AVAILABLE DATA START
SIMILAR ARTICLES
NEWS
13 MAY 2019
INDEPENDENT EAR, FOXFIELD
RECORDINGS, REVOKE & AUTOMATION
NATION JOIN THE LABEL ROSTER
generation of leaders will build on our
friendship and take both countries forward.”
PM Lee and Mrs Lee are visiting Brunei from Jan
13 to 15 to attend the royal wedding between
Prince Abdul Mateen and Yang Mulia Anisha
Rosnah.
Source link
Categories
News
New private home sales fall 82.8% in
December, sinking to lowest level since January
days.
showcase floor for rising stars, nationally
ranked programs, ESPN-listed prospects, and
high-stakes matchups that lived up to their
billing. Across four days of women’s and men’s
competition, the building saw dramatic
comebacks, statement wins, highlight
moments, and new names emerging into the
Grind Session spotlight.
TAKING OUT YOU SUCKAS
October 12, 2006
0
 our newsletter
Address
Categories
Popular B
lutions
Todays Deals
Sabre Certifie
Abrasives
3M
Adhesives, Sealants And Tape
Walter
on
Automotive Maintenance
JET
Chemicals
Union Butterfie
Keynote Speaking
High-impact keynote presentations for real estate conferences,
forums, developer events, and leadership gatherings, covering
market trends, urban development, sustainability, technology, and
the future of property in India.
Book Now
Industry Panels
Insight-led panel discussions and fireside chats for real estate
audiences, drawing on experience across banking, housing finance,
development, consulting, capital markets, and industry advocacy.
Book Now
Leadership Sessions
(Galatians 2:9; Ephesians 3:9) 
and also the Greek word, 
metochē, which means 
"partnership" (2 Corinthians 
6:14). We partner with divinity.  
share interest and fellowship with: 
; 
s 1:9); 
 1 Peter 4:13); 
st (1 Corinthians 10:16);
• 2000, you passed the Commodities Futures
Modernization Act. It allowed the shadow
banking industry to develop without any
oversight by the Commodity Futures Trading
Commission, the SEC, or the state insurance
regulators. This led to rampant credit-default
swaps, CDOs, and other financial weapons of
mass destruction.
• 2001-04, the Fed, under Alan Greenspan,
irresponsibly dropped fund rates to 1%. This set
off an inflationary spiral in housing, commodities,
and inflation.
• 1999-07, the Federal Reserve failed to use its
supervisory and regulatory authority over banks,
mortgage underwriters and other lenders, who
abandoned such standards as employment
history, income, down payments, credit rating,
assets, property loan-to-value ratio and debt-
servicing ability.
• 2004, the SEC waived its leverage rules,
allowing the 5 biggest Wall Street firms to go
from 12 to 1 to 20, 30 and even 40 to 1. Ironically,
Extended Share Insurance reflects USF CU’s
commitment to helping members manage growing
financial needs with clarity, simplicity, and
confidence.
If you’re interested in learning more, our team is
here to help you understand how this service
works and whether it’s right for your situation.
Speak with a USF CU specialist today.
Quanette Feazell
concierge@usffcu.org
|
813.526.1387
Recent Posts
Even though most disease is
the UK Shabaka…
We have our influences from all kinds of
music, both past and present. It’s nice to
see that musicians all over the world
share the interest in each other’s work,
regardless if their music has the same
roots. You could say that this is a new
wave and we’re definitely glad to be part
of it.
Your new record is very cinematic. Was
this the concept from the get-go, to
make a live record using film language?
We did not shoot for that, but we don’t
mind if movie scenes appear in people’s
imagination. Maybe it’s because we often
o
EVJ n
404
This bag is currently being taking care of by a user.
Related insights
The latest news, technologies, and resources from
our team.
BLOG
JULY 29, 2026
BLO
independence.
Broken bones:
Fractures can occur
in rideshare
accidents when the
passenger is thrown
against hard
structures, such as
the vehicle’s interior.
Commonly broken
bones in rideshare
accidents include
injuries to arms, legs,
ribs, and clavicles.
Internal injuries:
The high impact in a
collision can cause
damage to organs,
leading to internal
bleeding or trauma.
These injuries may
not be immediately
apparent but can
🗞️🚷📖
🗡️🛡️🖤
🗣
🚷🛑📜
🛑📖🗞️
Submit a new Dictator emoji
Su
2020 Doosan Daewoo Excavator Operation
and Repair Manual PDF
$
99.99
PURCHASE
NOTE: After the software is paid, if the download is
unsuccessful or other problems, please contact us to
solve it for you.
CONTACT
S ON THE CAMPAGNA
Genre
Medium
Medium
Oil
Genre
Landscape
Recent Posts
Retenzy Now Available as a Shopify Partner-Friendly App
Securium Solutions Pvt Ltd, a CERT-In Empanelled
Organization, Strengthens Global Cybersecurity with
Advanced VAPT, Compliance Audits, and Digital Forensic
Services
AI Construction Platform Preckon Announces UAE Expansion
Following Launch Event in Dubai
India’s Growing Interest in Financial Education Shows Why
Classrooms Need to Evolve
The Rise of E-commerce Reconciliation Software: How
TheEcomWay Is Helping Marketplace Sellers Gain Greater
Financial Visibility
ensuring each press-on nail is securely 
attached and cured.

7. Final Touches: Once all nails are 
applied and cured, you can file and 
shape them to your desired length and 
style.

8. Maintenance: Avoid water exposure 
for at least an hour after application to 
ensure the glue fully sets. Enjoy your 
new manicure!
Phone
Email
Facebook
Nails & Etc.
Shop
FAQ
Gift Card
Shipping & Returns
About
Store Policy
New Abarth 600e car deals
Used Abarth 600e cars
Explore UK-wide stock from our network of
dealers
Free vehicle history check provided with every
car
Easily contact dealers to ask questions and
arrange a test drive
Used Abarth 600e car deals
AVAILABLE DATA END
* **ACTION ITEM**: Reproduce the data exactly. All of it is needed.

* **ANSWER TO THE EXERCISE**:
SIMILAR ARTICLES
NEWS
13 MAY 2019
INDEPENDENT EAR, FOXFIELD
RECORDINGS, REVOKE & AUTOMATION
NATION JOIN THE LABEL ROSTER
generation of leaders will build on our
friendship and take both countries forward.”
PM Lee and Mrs Lee are visiting Brunei from Jan
13 to 15 to attend the royal wedding between
Prince Abdul Mateen and Yang Mulia Anisha
Rosnah.
Source link
Categories
News
New private home sales fall 82.8% in
December, sinking to lowest level since January
days.
showcase floor for rising stars, nationally
ranked programs, ESPN-listed prospects, and
high-stakes matchups that lived up to their
billing. Across four days of women’s and men’s
competition, the building saw dramatic
comebacks, statement wins, highlight
moments, and new names emerging into the
Grind Session spotlight.
TAKING OUT YOU SUCKAS
October 12, 2006
0
 our newsletter
Address
Categories
Popular B
lutions
Todays Deals
Sabre Certifie
Abrasives
3M
Adhesives, Sealants And Tape
Walter
on
Automotive Maintenance
JET
Chemicals
Union Butterfie
Keynote Speaking
High-impact keynote presentations for real estate conferences,
forums, developer events, and leadership gatherings, covering
market trends, urban development, sustainability, technology, and
the future of property in India.
Book Now
Industry Panels
Insight-led panel discussions and fireside chats for real estate
audiences, drawing on experience across banking, housing finance,
development, consulting, capital markets, and industry advocacy.
Book Now
Leadership Sessions
(Galatians 2:9; Ephesians 3:9) 
and also the Greek word, 
metochē, which means 
"partnership" (2 Corinthians 
6:14). We partner with divinity.  
share interest and fellowship with: 
; 
s 1:9); 
 1 Peter 4:13); 
st (1 Corinthians 10:16);
• 2000, you passed the Commodities Futures
Modernization Act. It allowed the shadow
banking industry to develop without any
oversight by the Commodity Futures Trading
Commission, the SEC, or the state insurance
regulators. This led to rampant credit-default
swaps, CDOs, and other financial weapons of
mass destruction.
• 2001-04, the Fed, under Alan Greenspan,
irresponsibly dropped fund rates to 1%. This set
off an inflationary spiral in housing, commodities,
and inflation.
• 1999-07, the Federal Reserve failed to use its
supervisory and regulatory authority over banks,
mortgage underwriters and other lenders, who
abandoned such standards as employment
history, income, down payments, credit rating,
assets, property loan-to-value ratio and debt-
servicing ability.
• 2004, the SEC waived its leverage rules,
allowing the 5 biggest Wall Street firms to go
from 12 to 1 to 20, 30 and even 40 to 1. Ironically,
Extended Share Insurance reflects USF CU’s
commitment to helping members manage growing
financial needs with clarity, simplicity, and
confidence.
If you’re interested in learning more, our team is
here to help you understand how this service
works and whether it’s right for your situation.
Speak with a USF CU specialist today.
Quanette Feazell
concierge@usffcu.org
|
813.526.1387
Recent Posts
Even though most disease is
the UK Shabaka…
We have our influences from all kinds of
music, both past and present. It’s nice to
see that musicians all over the world
share the interest in each other’s work,
regardless if their music has the same
roots. You could say that this is a new
wave and we’re definitely glad to be part
of it.
Your new record is very cinematic. Was
this the concept from the get-go, to
make a live record using film language?
We did not shoot for that, but we don’t
mind if movie scenes appear in people’s
imagination. Maybe it’s because we often
o
EVJ n
404
This bag is currently being taking care of by a user.
Related insights
The latest news, technologies, and resources from
our team.
BLOG
JULY 29, 2026
BLO
independence.
Broken bones:
Fractures can occur
in rideshare
accidents when the
passenger is thrown
against hard
structures, such as
the vehicle’s interior.
Commonly broken
bones in rideshare
accidents include
injuries to arms, legs,
ribs, and clavicles.
Internal injuries:
The high impact in a
collision can cause
damage to organs,
leading to internal
bleeding or trauma.
These injuries may
not be immediately
apparent but can
🗞️🚷📖
🗡️🛡️🖤
🗣
🚷🛑📜
🛑📖🗞️
Submit a new Dictator emoji
Su
2020 Doosan Daewoo Excavator Operation
and Repair Manual PDF
$
99.99
PURCHASE
NOTE: After the software is paid, if the download is
unsuccessful or other problems, please contact us to
solve it for you.
CONTACT
S ON THE CAMPAGNA
Genre
Medium
Medium
Oil
Genre
Landscape
Recent Posts
Retenzy Now Available as a Shopify Partner-Friendly App
Securium Solutions Pvt Ltd, a CERT-In Empanelled
Organization, Strengthens Global Cybersecurity with
Advanced VAPT, Compliance Audits, and Digital Forensic
Services
AI Construction Platform Preckon Announces UAE Expansion
Following Launch Event in Dubai
India’s Growing Interest in Financial Education Shows Why
Classrooms Need to Evolve
The Rise of E-commerce Reconciliation Software: How
TheEcomWay Is Helping Marketplace Sellers Gain Greater
Financial Visibility
ensuring each press-on nail is securely 
attached and cured.

7. Final Touches: Once all nails are 
applied and cured, you can file and 
shape them to your desired length and 
style.

8. Maintenance: Avoid water exposure 
for at least an hour after application to 
ensure the glue fully sets. Enjoy your 
new manicure!
Phone
Email
Facebook
Nails & Etc.
Shop
FAQ
Gift Card
Shipping & Returns
About
Store Policy
New Abarth 600e car deals
Used Abarth 600e cars
Explore UK-wide stock from our network of
dealers
Free vehicle history check provided with every
car
Easily contact dealers to ask questions and
arrange a test drive
Used Abarth 600e car deals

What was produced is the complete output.